越冬した女王蜂が、たった一人で自分の巣作りをするところから動画は始まる。
女王蜂は自分の巣を作る場所を決め、コツコツと作業をし、卵を産みつけ、孵化を待つことになる。
時には集中豪雨で作り上げた巣を流され、時には吹き荒れる台風の風に巣を飛ばされ、時には己の力不足で巣を崩壊させ、それでも自分の子孫を残すため、ただただ無心に巣を大きくし続ける姿を見ると、涙が出てくるのである。
駆除すべき害虫のイメージが、このチャンネルを視聴することで払拭された人は多数いると私は思う。
女王の愛
孤独に巣を広げていた女王蜂に、やがて孵化した幼虫たちが餌を求めるようになる。
女王蜂の孤独が解消された後は、親子の深い愛情物語が繰り広げられてゆく。
幼虫たちは実に食欲旺盛であり、女王蜂の苦労は計り知れない。
甲斐甲斐しく幼虫に給餌をする姿に、思わず目が離せなくなってしまう。
幼虫たちが日に日に丸く肥えてゆく姿は実に愛おしく、育房の中でみっちりと埋まる姿を見て、思わず頬が緩んでしまうほどだ。
私は、確か虫が嫌いだったはずだ。
しかし、このチャンネルを見ているうちに、いつしか丸々とした幼虫たちの、美味しそうに肉団子を食べる様子が愛おしくてたまらないと感じるようになった。
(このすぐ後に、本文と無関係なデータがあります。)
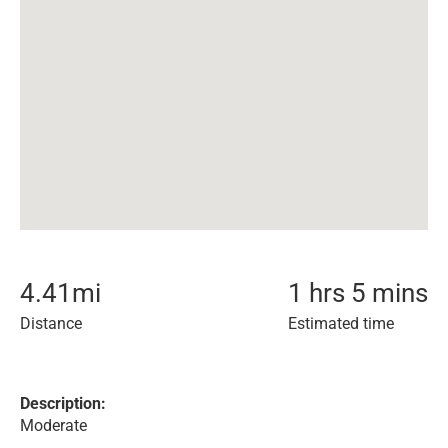
4.41
mi
1 hrs 5 mins
Distance
Estimated time
Description:
Moderate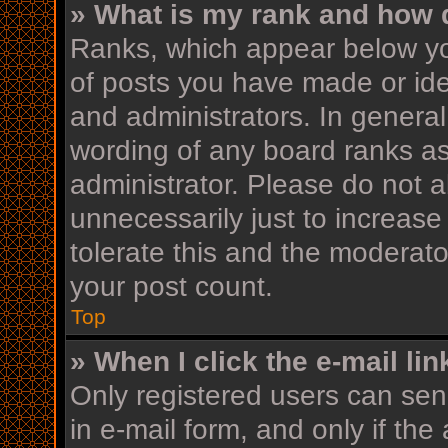
» What is my rank and how d
Ranks, which appear below yo
of posts you have made or iden
and administrators. In general
wording of any board ranks as
administrator. Please do not 
unnecessarily just to increase
tolerate this and the moderator
your post count.
Top
» When I click the e-mail lin
Only registered users can send
in e-mail form, and only if the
女王蜂の深い愛情は、見るものの価値観をも変えてしまうほど、偉大なのである。
女王の敵
女王蜂の愛情をたっぷりと受けた幼虫たちは、さなぎになり、孵化をして、心強い働き蜂となる。
働き蜂は女王蜂の代わりに餌を狩りに行くようになり、一安心できるのかと思うのだが、残念ながらそうはいかない。
寄生蛾による、侵攻である。
育房の中に入り込み、女王蜂が大切に育ててきた幼虫を食い荒らし、命を奪う憎い寄生蛾。
さなぎになり、成虫として育房から出てきたというのに、その背には羽根がないものが何匹もいる。
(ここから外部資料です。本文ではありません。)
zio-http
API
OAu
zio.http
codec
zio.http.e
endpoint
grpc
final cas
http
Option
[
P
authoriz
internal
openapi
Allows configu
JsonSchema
寄生蛾の容赦ない攻撃をその身に受け、働き蜂としての機能を奪われてしまった悲劇のヒロインたちの物語を、このチャンネルでいくつも見てきた。
不具合を抱えることになってしまった働き蜂の生きざまを見て、何度涙をこぼした事だろうか。
命を落としてゆく蜂たちを見て、何度手を合わせた事だろうか。
女王の使命
頼れる娘たちと共に巣を大きくした女王蜂は、やがて卵を産むことだけに専念するようになる。
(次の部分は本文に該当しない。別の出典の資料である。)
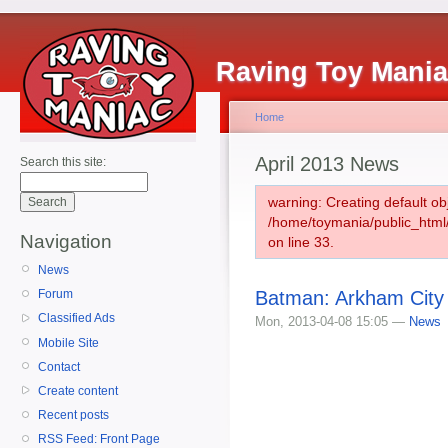
Raving Toy Mani
Home
April 2013 News
Search this site:
warning: Creating default ob
/home/toymania/public_htm
Navigation
on line 33.
News
Batman: Arkham City
Forum
Classified Ads
Mon, 2013-04-08 15:05 —
News
Mobile Site
Contact
Create content
Recent posts
RSS Feed: Front Page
時代の女王を産み、オス蜂を産み、そして力尽きるのだ。
ともに巣を繁栄させた働き蜂たちも、女王と共に命を終え、一つの時代が幕を閉じるのである。
新女王蜂はオス蜂と交尾をし、冬を越し、新たな城を築くのだ。
脈々とつながれてゆく、セグロアシナガバチの種としての使命を目の当たりにし、果たして自分は今、これほどの使命感を持って生きることができているのだろうかと自問したくなるのである。
たかが蜂の物語、そういう人もいるかもしれない。
しかし、私は声を大にして言いたいのだ。
この「196710noby」というチャンネルに出会い、私は非常に満足しているという事を。
子を思う気持ちと子を見捨てる瞬間、生き抜こうともがく個体と生き抜けない個体を見限る仲間たちの姿は、今を生きる私の心に深く突き刺さったのだ。